We loose more and more of our privacy. We post on Facebook what we do, what we think, where we are. Many apps have access to all contacts on our mobile devices. Google and Facebook know what sites we visit on the internet. But why bother, if we have nothing to hide?

Last week I saw a very interesting documentary on TV: “Super Stream Me”. Last year, two Dutch guys, Tim den Besten and Nicolaas Veul, started the experiment to share everything on the internet, for 18 days! On their website you could follow everything they did on a live stream, 24/7, from eating to visiting the bathroom, from (not) sleeping to using drugs. With GPS their location was public and their heart-beat was recorded and published as well.

They started with the excitement of being live, of being in touch with hundreds of followers. It was a sport to get as many likes and followers as possible. Soon the question popped up: when are you yourself, and when do you act for the camera? After a couple of days the pressure increased. One of the two was very aware of the camera and tried to entertain the viewers, adjust to the expectations. He was acting before the camera and couldn’t stop it. His behavior became very flat, very one-dimensional. The other one tried to ignore the camera, to act as ‘normal’ as possible, being quite vulnerable in his attempts. He was fighting against expectations from others.

After 16 days they had to quit the experiment, both close to a burn-out.

For me this experiment showed, how important privacy is. You need to have a place to hide. Look at small children or at cats. They all love to hide in a small box. It offers a feeling of safety and comfort, even if the box seems to be too small. Hide and seek is a common game every child loves to play.
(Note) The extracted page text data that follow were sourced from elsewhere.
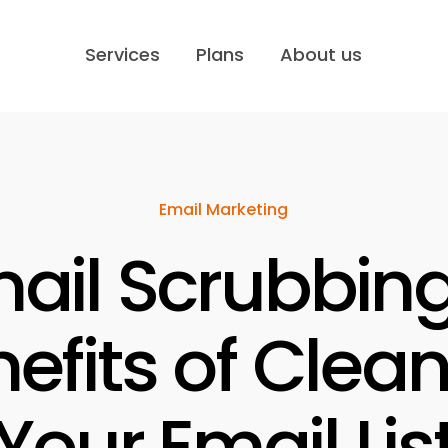
Services
Plans
About us
Email Marketing
ail Scrubbing
efits of Clea
Your Email Lis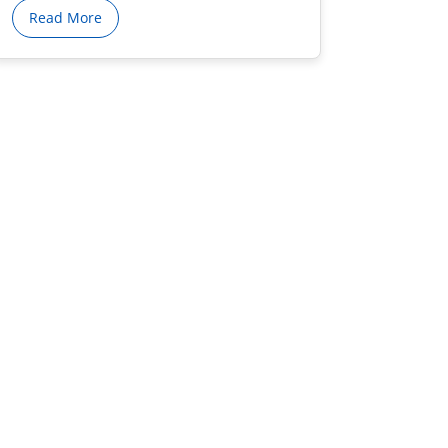
Read More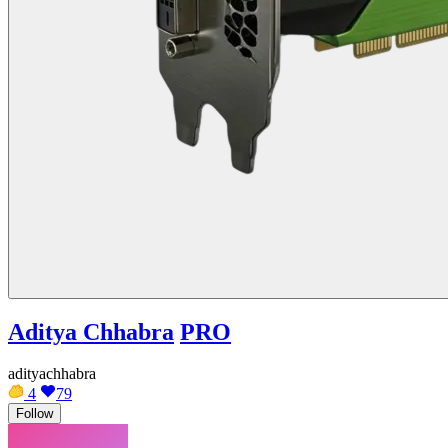
Aditya Chhabra
PRO
adityachhabra
4
79
Follow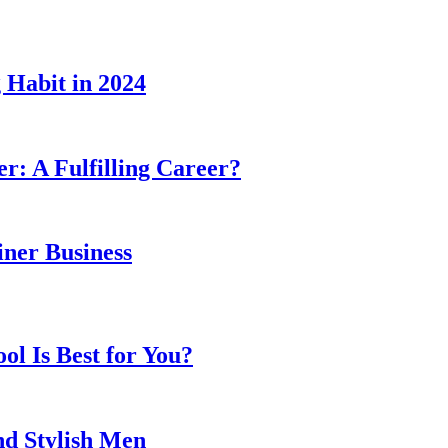
 Habit in 2024
er: A Fulfilling Career?
ner Business
l Is Best for You?
nd Stylish Men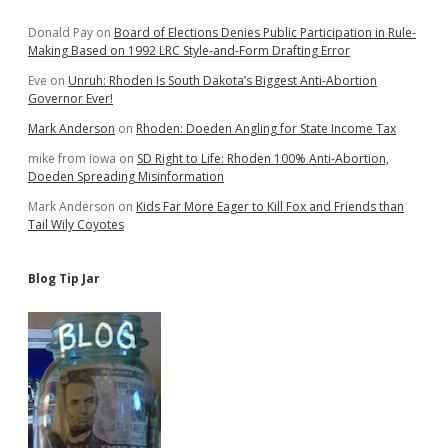
Sidebar
Donald Pay
on
Board of Elections Denies Public Participation in Rule-
Making Based on 1992 LRC Style-and-Form Drafting Error
Eve
on
Unruh: Rhoden Is South Dakota’s Biggest Anti-Abortion
Governor Ever!
Mark Anderson
on
Rhoden: Doeden Angling for State Income Tax
mike from iowa
on
SD Right to Life: Rhoden 100% Anti-Abortion,
Doeden Spreading Misinformation
Mark Anderson
on
Kids Far More Eager to Kill Fox and Friends than
Tail Wily Coyotes
Blog Tip Jar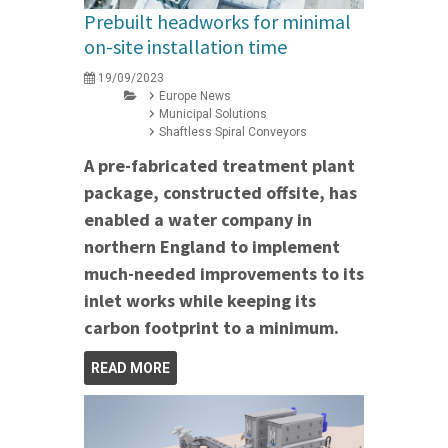
Prebuilt headworks for minimal
on-site installation time
19/09/2023
Europe News
Municipal Solutions
Shaftless Spiral Conveyors
A pre-fabricated treatment plant
package, constructed offsite, has
enabled a water company in
northern England to implement
much-needed improvements to its
inlet works while keeping its
carbon footprint to a minimum.
READ MORE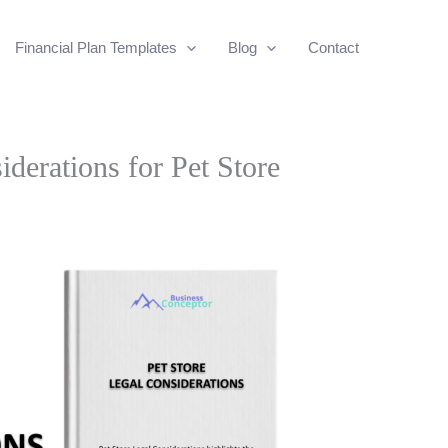
Financial Plan Templates
Blog
Contact
iderations for Pet Store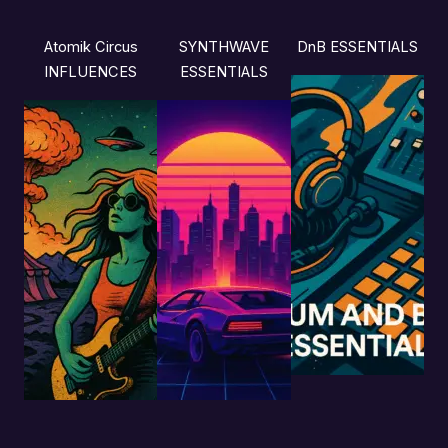
Atomik Circus
SYNTHWAVE
DnB ESSENTIALS
INFLUENCES
ESSENTIALS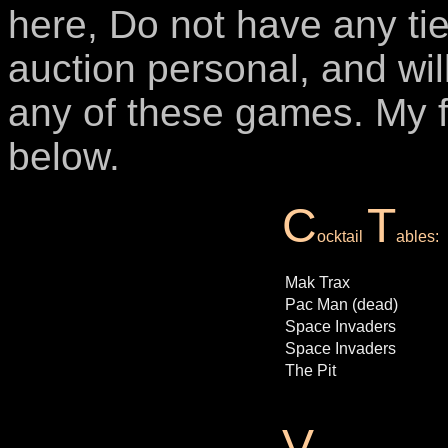
here, Do not have any tie 
auction personal, and wil
any of these games. My f
below.
C
T
ocktail
ables:
Mak Trax
Pac Man (dead)
Space Invaders
Space Invaders
The Pit
V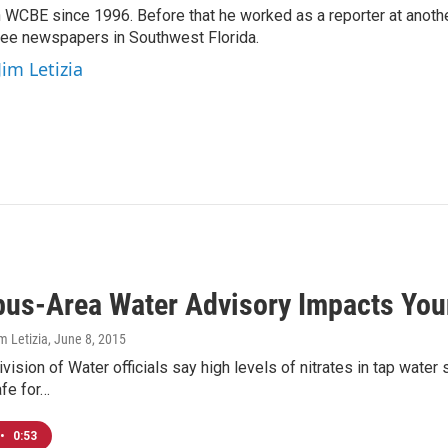
 WCBE since 1996. Before that he worked as a reporter at anoth
hree newspapers in Southwest Florida.
Jim Letizia
us-Area Water Advisory Impacts You
m Letizia
, June 8, 2015
ision of Water officials say high levels of nitrates in tap wate
fe for…
•
0:53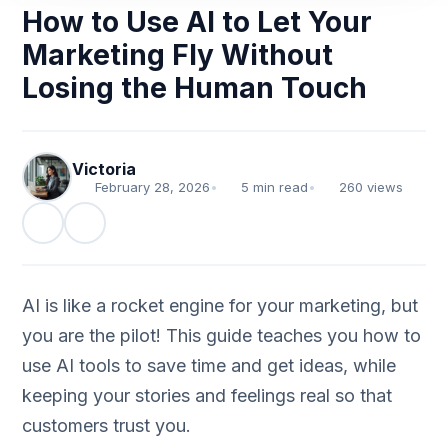
How to Use AI to Let Your
Marketing Fly Without
Losing the Human Touch
Victoria
February 28, 2026
•
5 min read
•
260 views
AI is like a rocket engine for your marketing, but
you are the pilot! This guide teaches you how to
use AI tools to save time and get ideas, while
keeping your stories and feelings real so that
customers trust you.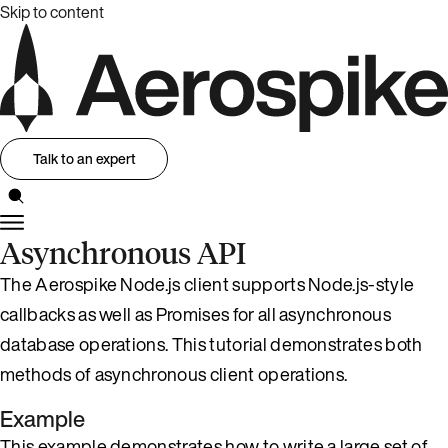
Skip to content
Talk to an expert
Asynchronous API
The Aerospike Node.js client supports Node.js-style
callbacks as well as Promises for all asynchronous
database operations. This tutorial demonstrates both
methods of asynchronous client operations.
Example
This example demonstrates how to write a large set of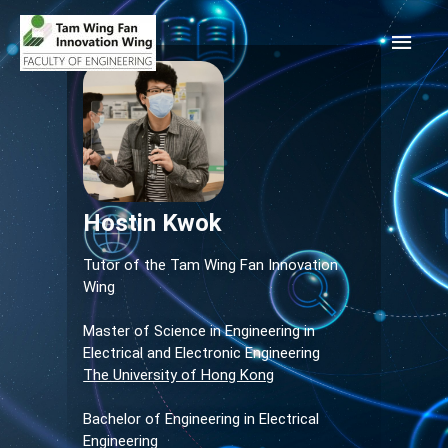
Hostin Kwok
Tutor of the Tam Wing Fan Innovation
Wing
Master of Science in Engineering in
Electrical and Electronic Engineering
The University of Hong Kong
Bachelor of Engineering in Electrical
Engineering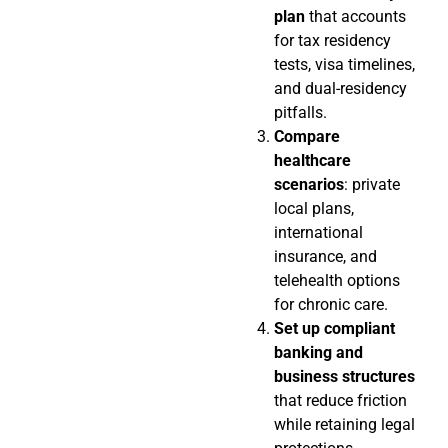
plan
that accounts
for tax residency
tests, visa timelines,
and dual-residency
pitfalls.
Compare
healthcare
scenarios
: private
local plans,
international
insurance, and
telehealth options
for chronic care.
Set up compliant
banking and
business structures
that reduce friction
while retaining legal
The question is not, if you  have something to hide. The question is where you can hide. You have to be able to hide, hide from expectations, hide from what others might think about you, hide from your own expectations, hide from fighting, hide from adjusting, hide. If you don’t have a place to hide, you will experience stress all the time and a burn-out is imminent.

“Being noticed can be a burden. Jesus got himself crucified because he got himself noticed. So I disappear a lot.” Bob Dylan

Privacy is necessary for your mental health, for learning, for being creative, for rehearsing a speech or a dance before you share it in public. Every musician needs a placed to hide too, how more famous you are, how more you are in need of such a place!

I like to hide in reading books and in drinking a cup of tea, just in my own, for myself. Where do you hide?